■ What to work on:
Can you print the data exactly and leave out each image?
*****
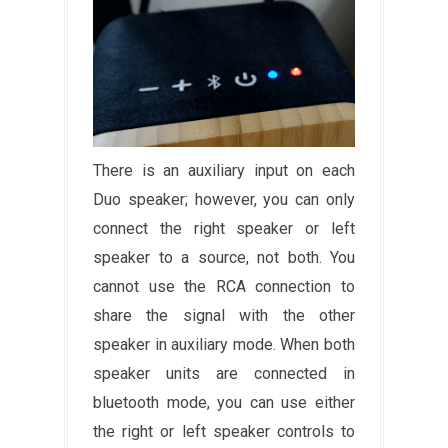
There is an auxiliary input on each
Duo speaker; however, you can only
connect the right speaker or left
speaker to a source, not both. You
cannot use the RCA connection to
share the signal with the other
speaker in auxiliary mode. When both
speaker units are connected in
bluetooth mode, you can use either
the right or left speaker controls to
*****
■ Exercise response:
There is an auxiliary input on each
Duo speaker; however, you can only
connect the right speaker or left
speaker to a source, not both. You
cannot use the RCA connection to
share the signal with the other
speaker in auxiliary mode. When both
speaker units are connected in
bluetooth mode, you can use either
the right or left speaker controls to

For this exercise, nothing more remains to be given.